* _To do_: Once the line with "Pocketvering, Latex" is found in the material, write out that line and every later line exactly, through the end.

* _Supplied data_:
__________________________________________________

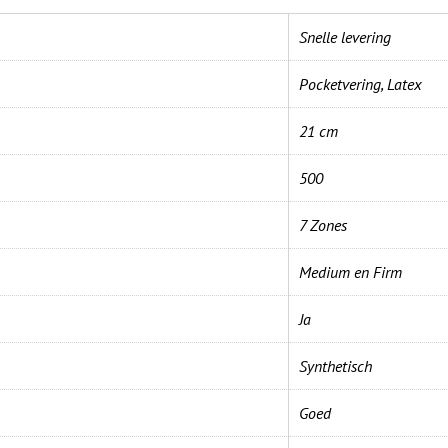
Snelle levering
Pocketvering, Latex
21 cm
500
7 Zones
Medium en Firm
Ja
Synthetisch
Goed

__________________________________________________

* _Answer to this task_:
Pocketvering, Latex
21 cm
500
7 Zones
Medium en Firm
Ja
Synthetisch
Goed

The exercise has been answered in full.